• _EXTRACTED INFORMATION_
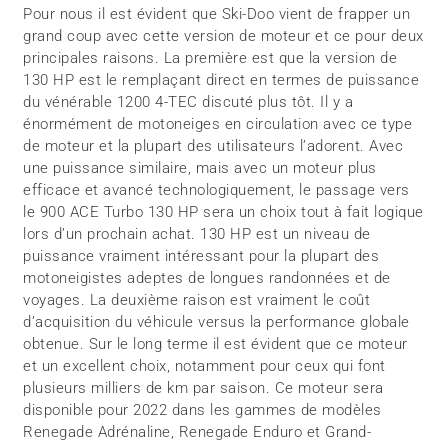
Pour nous il est évident que Ski-Doo vient de frapper un
grand coup avec cette version de moteur et ce pour deux
principales raisons. La première est que la version de
130 HP est le remplaçant direct en termes de puissance
du vénérable 1200 4-TEC discuté plus tôt. Il y a
énormément de motoneiges en circulation avec ce type
de moteur et la plupart des utilisateurs l’adorent. Avec
une puissance similaire, mais avec un moteur plus
efficace et avancé technologiquement, le passage vers
le 900 ACE Turbo 130 HP sera un choix tout à fait logique
lors d’un prochain achat. 130 HP est un niveau de
puissance vraiment intéressant pour la plupart des
motoneigistes adeptes de longues randonnées et de
voyages. La deuxième raison est vraiment le coût
d’acquisition du véhicule versus la performance globale
obtenue. Sur le long terme il est évident que ce moteur
et un excellent choix, notamment pour ceux qui font
plusieurs milliers de km par saison. Ce moteur sera
disponible pour 2022 dans les gammes de modèles
Renegade Adrénaline, Renegade Enduro et Grand-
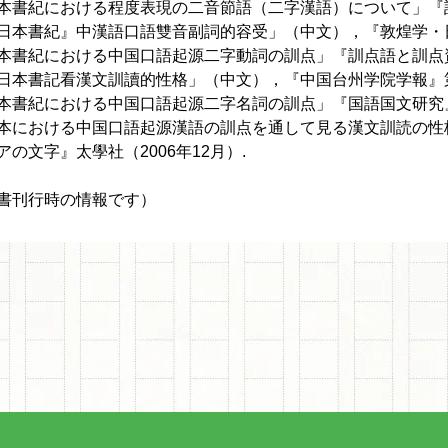
本書紀における程度表現の二音節語（二字漢語）について」『訓
日本書紀』中漢語口語雙音副詞的容受」（中文），『敦煌学・日本
本書紀における中国口語起源二字動詞の訓点」『訓点語と訓点資
日本書記看漢文訓讀的性格」（中文），『中国台州学院学報』第
本書紀における中国口語起源二字名詞の訓点」『国語国文研究』第
本における中国口語起源漢語の訓点を通して見る漢文訓読の性
アの文字』太學社（2006年12月）.
書刊行時の情報です）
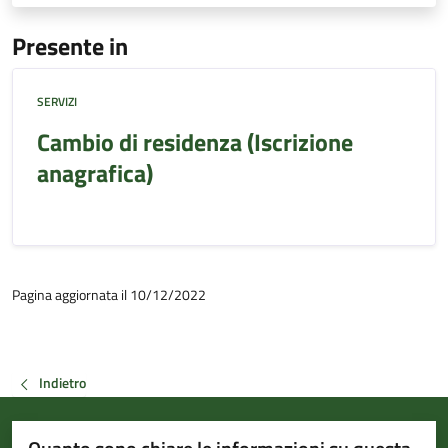
Presente in
SERVIZI
Cambio di residenza (Iscrizione
anagrafica)
Pagina aggiornata il 10/12/2022
Indietro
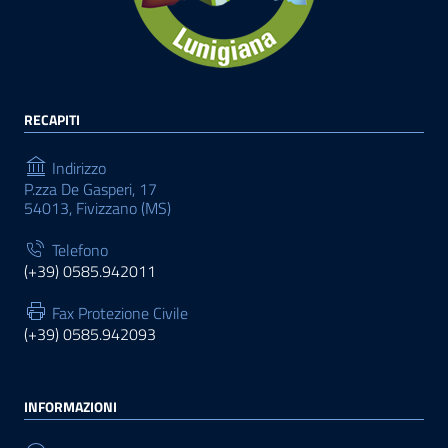
RECAPITI
Indirizzo
P.zza De Gasperi, 17
54013, Fivizzano (MS)
Telefono
(+39) 0585.942011
Fax Protezione Civile
(+39) 0585.942093
INFORMAZIONI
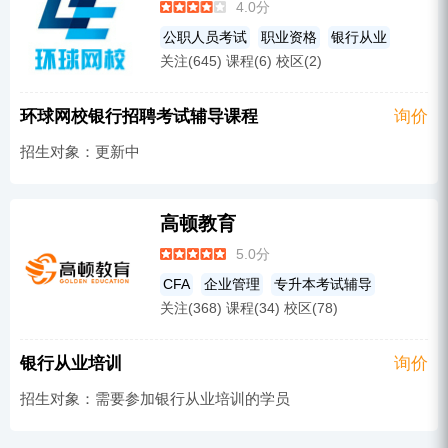
4.0分
消防工程师
教师招聘考试
造价工程师
公职人员考试
职业资格
银行从业
关注(645) 课程(6) 校区(2)
教师资格
环球网校银行招聘考试辅导课程
询价
招生对象：更新中
高顿教育
5.0分
CFA
企业管理
专升本考试辅导
关注(368) 课程(34) 校区(78)
税务师
在职研究生
MBA
事业单位考试培训
会计职称
银行从业培训
询价
同等学力申硕
教师招聘考试
会计实务
招生对象：需要参加银行从业培训的学员
公务员考试培训
军队文职考试
经济师
公共英语
银行招聘考试培训
银行从业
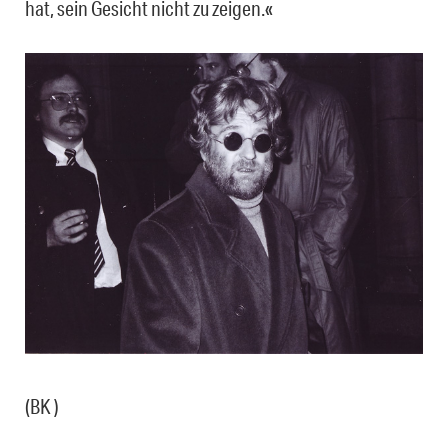
hat, sein Gesicht nicht zu zeigen.«
(BK )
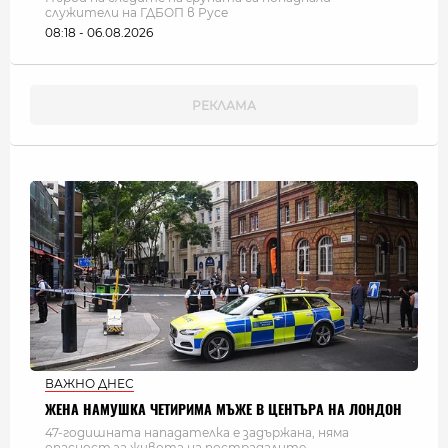
служители на ГДБОП в Русе
08:18 - 06.08.2026
ВАЖНО ДНЕС
ЖЕНА НАМУШКА ЧЕТИРИМА МЪЖЕ В ЦЕНТЪРА НА ЛОНДОН
47-годишната нападателка е задържана, няма
опасност за живота на пострадалите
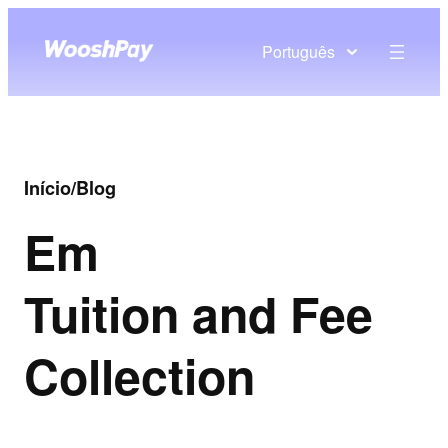
Português
Início
/
Blog
Em
Tuition and Fee
Collection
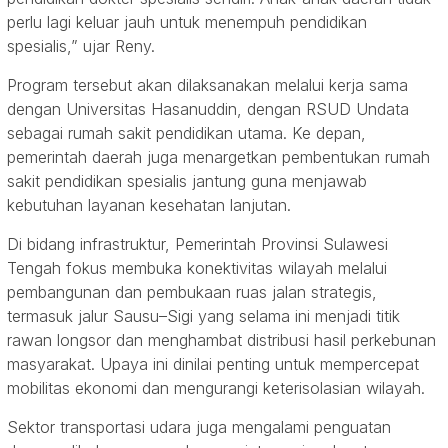
perlu lagi keluar jauh untuk menempuh pendidikan
spesialis,” ujar Reny.
Program tersebut akan dilaksanakan melalui kerja sama
dengan Universitas Hasanuddin, dengan RSUD Undata
sebagai rumah sakit pendidikan utama. Ke depan,
pemerintah daerah juga menargetkan pembentukan rumah
sakit pendidikan spesialis jantung guna menjawab
kebutuhan layanan kesehatan lanjutan.
Di bidang infrastruktur, Pemerintah Provinsi Sulawesi
Tengah fokus membuka konektivitas wilayah melalui
pembangunan dan pembukaan ruas jalan strategis,
termasuk jalur Sausu–Sigi yang selama ini menjadi titik
rawan longsor dan menghambat distribusi hasil perkebunan
masyarakat. Upaya ini dinilai penting untuk mempercepat
mobilitas ekonomi dan mengurangi keterisolasian wilayah.
Sektor transportasi udara juga mengalami penguatan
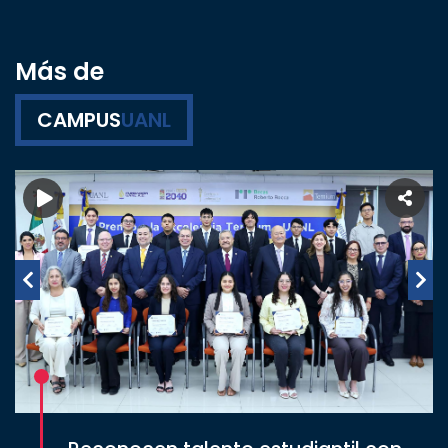
Más de
CAMPUS
UANL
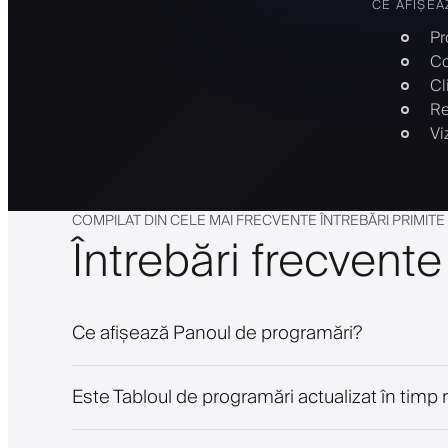
CE AFIȘEA
Pr
Co
Cl
Re
Vi
COMPILAT DIN CELE MAI FRECVENTE ÎNTREBĂRI PRIMIT
Întrebări frecvente
Ce afișează Panoul de programări?
Este Tabloul de programări actualizat în timp 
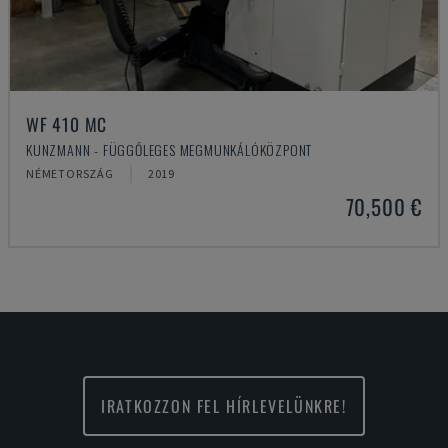
WF 410 MC
KUNZMANN - FÜGGŐLEGES MEGMUNKÁLÓKÖZPONT
NÉMETORSZÁG
2019
70,500 €
IRATKOZZON FEL HÍRLEVELÜNKRE!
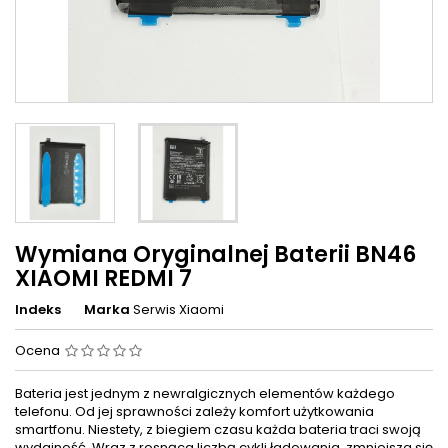
Wymiana Oryginalnej Baterii BN46
XIAOMI REDMI 7
Indeks
Marka
Serwis Xiaomi
Ocena
Bateria jest jednym z newralgicznych elementów każdego
telefonu. Od jej sprawności zależy komfort użytkowania
smartfonu. Niestety, z biegiem czasu każda bateria traci swoją
wydajność. Wraz z rosnąca liczbą cykli ładowania, zmniejsza się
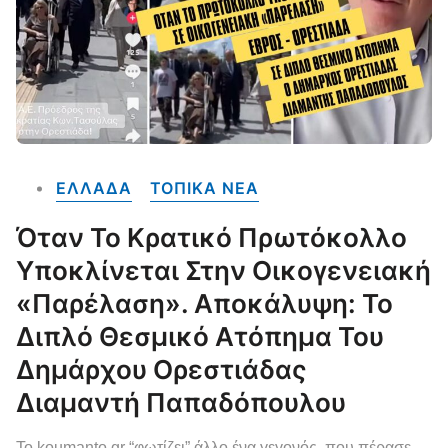
ΕΛΛΑΔΑ
ΤΟΠΙΚΑ NEA
Όταν Το Κρατικό Πρωτόκολλο
Υποκλίνεται Στην Οικογενειακή
«Παρέλαση». Αποκάλυψη: Το
Διπλό Θεσμικό Ατόπημα Του
Δημάρχου Ορεστιάδας
Διαμαντή Παπαδόπουλου
Το koumanto.gr “φωτίζει” άλλο ένα γεγονός, που πέρασε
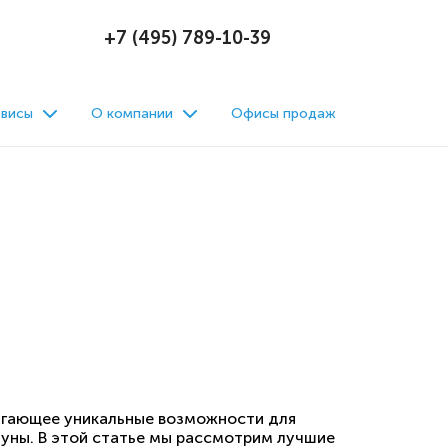
+7 (495) 789-10-39
висы
О компании
Офисы продаж
лагающее уникальные возможности для
уны. В этой статье мы рассмотрим лучшие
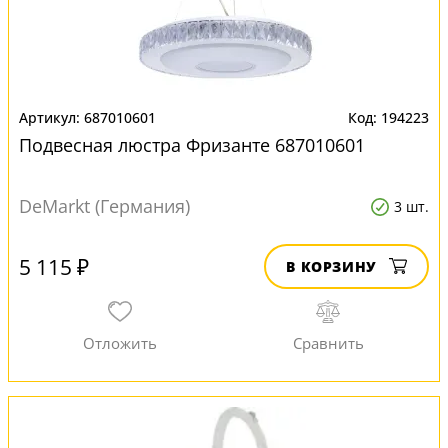
687010601
194223
Подвесная люстра Фризанте 687010601
DeMarkt (Германия)
3 шт.
5 115 ₽
В КОРЗИНУ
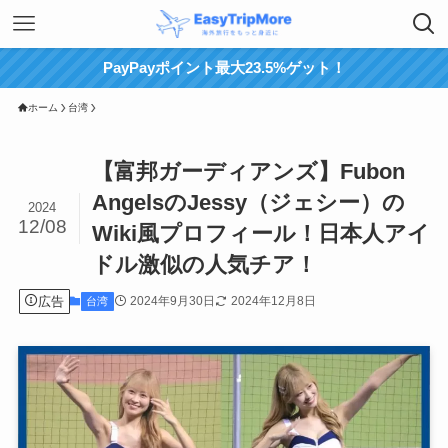
PayPayポイント最大23.5%ゲット！
ホーム
台湾
【富邦ガーディアンズ】Fubon
AngelsのJessy（ジェシー）の
2024
12/08
Wiki風プロフィール！日本人アイ
ドル激似の人気チア！
広告
2024年9月30日
2024年12月8日
台湾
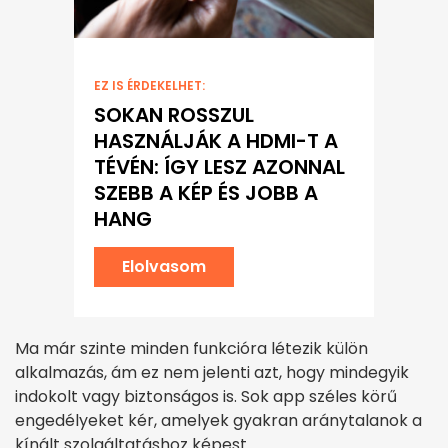
EZ IS ÉRDEKELHET:
SOKAN ROSSZUL
HASZNÁLJÁK A HDMI-T A
TÉVÉN: ÍGY LESZ AZONNAL
SZEBB A KÉP ÉS JOBB A
HANG
Elolvasom
Ma már szinte minden funkcióra létezik külön
alkalmazás, ám ez nem jelenti azt, hogy mindegyik
indokolt vagy biztonságos is. Sok app széles körű
engedélyeket kér, amelyek gyakran aránytalanok a
kínált szolgáltatáshoz képest.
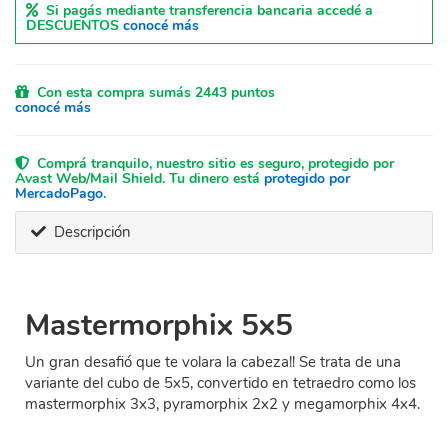
Si pagás mediante transferencia bancaria accedé a
DESCUENTOS
conocé más
Con esta compra sumás 2443 puntos
conocé más
Comprá tranquilo, nuestro sitio es seguro, protegido por
Avast Web/Mail Shield. Tu dinero está
protegido por
MercadoPago
.
Descripción
Mastermorphix 5x5
Un gran desafió que te volara la cabeza!! Se trata de una
variante del cubo de 5x5, convertido en tetraedro como los
mastermorphix 3x3, pyramorphix 2x2 y megamorphix 4x4.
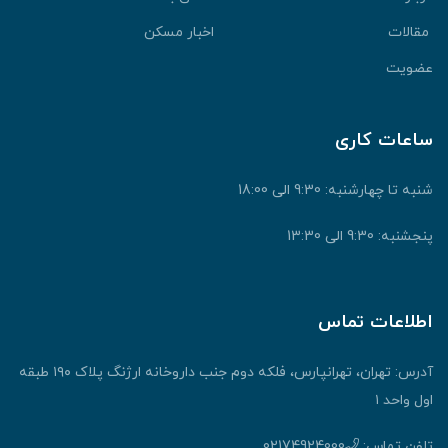
مقالات
اخبار مسکن
عضویت
ساعات کاری
شنبه تا چهارشنبه: 9:30 الی 18:00
پنجشنبه: 9:30 الی 13:30
اطلاعات تماس
آدرس: تهران، تهرانپارس، فلکه دوم جنب داروخانه ارژنگ پلاک ۱۹۰ طبقه
اول واحد ۱
تلفن تماس:
02174924000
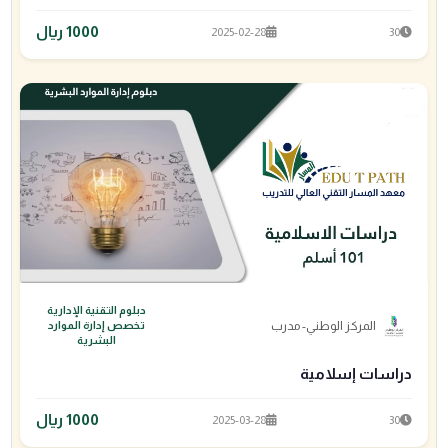
1000 ريال
2025-02-28
30
دبلوم التقنية الإدارية
المركز الوطني- مدرب
تخصص إدارة الموارد
البشرية
دراسات إسلامية
1000 ريال
2025-03-28
30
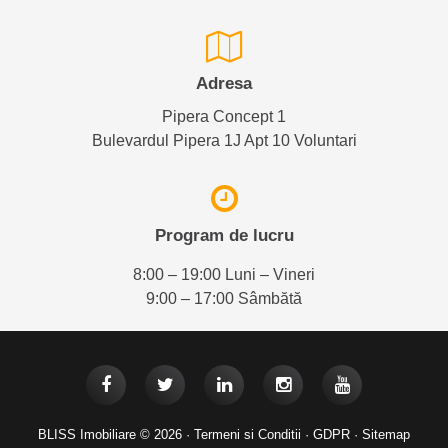
Adresa
Pipera Concept 1
Bulevardul Pipera 1J Apt 10 Voluntari
Program de lucru
8:00 – 19:00 Luni – Vineri
9:00 – 17:00 Sâmbătă
BLISS Imobiliare © 2026 ·
Termeni si Conditii
·
GDPR
·
Sitemap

• _PROBLEM TO SOLVE_
Restate every line of the data above word for word, with the images removed.

• _ANSWER TO THIS PROBLEM_
Pour nous il est évident que Ski-Doo vient de frapper un
grand coup avec cette version de moteur et ce pour deux
principales raisons. La première est que la version de
130 HP est le remplaçant direct en termes de puissance
du vénérable 1200 4-TEC discuté plus tôt. Il y a
énormément de motoneiges en circulation avec ce type
de moteur et la plupart des utilisateurs l’adorent. Avec
une puissance similaire, mais avec un moteur plus
efficace et avancé technologiquement, le passage vers
le 900 ACE Turbo 130 HP sera un choix tout à fait logique
lors d’un prochain achat. 130 HP est un niveau de
puissance vraiment intéressant pour la plupart des
motoneigistes adeptes de longues randonnées et de
voyages. La deuxième raison est vraiment le coût
d’acquisition du véhicule versus la performance globale
obtenue. Sur le long terme il est évident que ce moteur
et un excellent choix, notamment pour ceux qui font
plusieurs milliers de km par saison. Ce moteur sera
disponible pour 2022 dans les gammes de modèles
Renegade Adrénaline, Renegade Enduro et Grand-
本書紀における程度表現の二音節語（二字漢語）について」『訓
日本書紀』中漢語口語雙音副詞的容受」（中文），『敦煌学・日本
本書紀における中国口語起源二字動詞の訓点」『訓点語と訓点資
日本書記看漢文訓讀的性格」（中文），『中国台州学院学報』第
本書紀における中国口語起源二字名詞の訓点」『国語国文研究』第
本における中国口語起源漢語の訓点を通して見る漢文訓読の性
アの文字』太學社（2006年12月）.
書刊行時の情報です）
Presente in
SERVIZI
Cambio di residenza (Iscrizione
anagrafica)
Pagina aggiornata il 10/12/2022
Indietro
RECAPITI
Indirizzo
P.zza De Gasperi, 17
54013, Fivizzano (MS)
Telefono
(+39) 0585.942011
Fax Protezione Civile
(+39) 0585.942093
INFORMAZIONI
4.0分
消防工程师
教师招聘考试
造价工程师
公职人员考试
职业资格
银行从业
关注(645) 课程(6) 校区(2)
教师资格
环球网校银行招聘考试辅导课程
询价
招生对象：更新中
高顿教育
5.0分
CFA
企业管理
专升本考试辅导
关注(368) 课程(34) 校区(78)
税务师
在职研究生
MBA
事业单位考试培训
会计职称
银行从业培训
询价
同等学力申硕
教师招聘考试
会计实务
招生对象：需要参加银行从业培训的学员
公务员考试培训
军队文职考试
经济师
公共英语
银行招聘考试培训
银行从业
hat, sein Gesicht nicht zu zeigen.«
(BK )
служители на ГДБОП в Русе
08:18 - 06.08.2026
ВАЖНО ДНЕС
ЖЕНА НАМУШКА ЧЕТИРИМА МЪЖЕ В ЦЕНТЪРА НА ЛОНДОН
47-годишната нападателка е задържана, няма
опасност за живота на пострадалите
Português
Início
/
Blog
Em
Tuition and Fee
Collection
perlu lagi keluar jauh untuk menempuh pendidikan
spesialis,” ujar Reny.
Program tersebut akan dilaksanakan melalui kerja sama
dengan Universitas Hasanuddin, dengan RSUD Undata
sebagai rumah sakit pendidikan utama. Ke depan,
pemerintah daerah juga menargetkan pembentukan rumah
sakit pendidikan spesialis jantung guna menjawab
kebutuhan layanan kesehatan lanjutan.
Di bidang infrastruktur, Pemerintah Provinsi Sulawesi
Tengah fokus membuka konektivitas wilayah melalui
pembangunan dan pembukaan ruas jalan strategis,
termasuk jalur Sausu–Sigi yang selama ini menjadi titik
rawan longsor dan menghambat distribusi hasil perkebunan
masyarakat. Upaya ini dinilai penting untuk mempercepat
mobilitas ekonomi dan mengurangi keterisolasian wilayah.
Sektor transportasi udara juga mengalami penguatan
Más de
CAMPUS
UANL
CE AFIȘEA
Pr
Co
Cl
Re
Vi
COMPILAT DIN CELE MAI FRECVENTE ÎNTREBĂRI PRIMIT
Întrebări frecvente
Ce afișează Panoul de programări?
Este Tabloul de programări actualizat în timp 
WF 410 MC
KUNZMANN - FÜGGŐLEGES MEGMUNKÁLÓKÖZPONT
NÉMETORSZÁG
2019
70,500 €
IRATKOZZON FEL HÍRLEVELÜNKRE!
Wymiana Oryginalnej Baterii BN46
XIAOMI REDMI 7
Indeks
Marka
Serwis Xiaomi
Ocena
Bateria jest jednym z newralgicznych elementów każdego
telefonu. Od jej sprawności zależy komfort użytkowania
smartfonu. Niestety, z biegiem czasu każda bateria traci swoją
wydajność. Wraz z rosnąca liczbą cykli ładowania, zmniejsza się
ΕΛΛΑΔΑ
ΤΟΠΙΚΑ NEA
Όταν Το Κρατικό Πρωτόκολλο
Υποκλίνεται Στην Οικογενειακή
«Παρέλαση». Αποκάλυψη: Το
Διπλό Θεσμικό Ατόπημα Του
Δημάρχου Ορεστιάδας
Διαμαντή Παπαδόπουλου
Το koumanto.gr “φωτίζει” άλλο ένα γεγονός, που πέρασε
+7 (495) 789-10-39
висы
О компании
Офисы продаж
лагающее уникальные возможности для
уны. В этой статье мы рассмотрим лучшие
687010601
194223
Подвесная люстра Фризанте 687010601
DeMarkt (Германия)
3 шт.
5 115 ₽
В КОРЗИНУ
PayPayポイント最大23.5%ゲット！
ホーム
台湾
【富邦ガーディアンズ】Fubon
AngelsのJessy（ジェシー）の
2024
12/08
Wiki風プロフィール！日本人アイ
ドル激似の人気チア！
広告
2024年9月30日
2024年12月8日
台湾
EZ IS ÉRDEKELHET:
SOKAN ROSSZUL
HASZNÁLJÁK A HDMI-T A
TÉVÉN: ÍGY LESZ AZONNAL
SZEBB A KÉP ÉS JOBB A
HANG
Elolvasom
Ma már szinte minden funkcióra létezik külön
alkalmazás, ám ez nem jelenti azt, hogy mindegyik
indokolt vagy biztonságos is. Sok app széles körű
engedélyeket kér, amelyek gyakran aránytalanok a
kínált szolgáltatáshoz képest.
Si pagás mediante transferencia bancaria accedé a
DESCUENTOS
conocé más
Con esta compra sumás 2443 puntos
conocé más
Comprá tranquilo, nuestro sitio es seguro, protegido por
Avast Web/Mail Shield. Tu dinero está
protegido por
MercadoPago
.
Descripción
Mastermorphix 5x5
Un gran desafió que te volara la cabeza!! Se trata de una
variante del cubo de 5x5, convertido en tetraedro como los
mastermorphix 3x3, pyramorphix 2x2 y megamorphix 4x4.
مقالات
اخبار مسکن
عضویت
ساعات کاری
شنبه تا چهارشنبه: 9:30 الی 18:00
پنجشنبه: 9:30 الی 13:30
اطلاعات تماس
آدرس: تهران، تهرانپارس، فلکه دوم جنب داروخانه ارژنگ پلاک ۱۹۰ طبقه
اول واحد ۱
تلفن تماس:
02174924000
1000 ريال
2025-02-28
30
دبلوم التقنية الإدارية
المركز الوطني- مدرب
تخصص إدارة الموارد
البشرية
دراسات إسلامية
1000 ريال
2025-03-28
30
Adresa
Pipera Concept 1
Bulevardul Pipera 1J Apt 10 Voluntari
Program de lucru
8:00 – 19:00 Luni – Vineri
9:00 – 17:00 Sâmbătă
BLISS Imobiliare © 2026 ·
Termeni si Conditii
·
GDPR
·
Sitemap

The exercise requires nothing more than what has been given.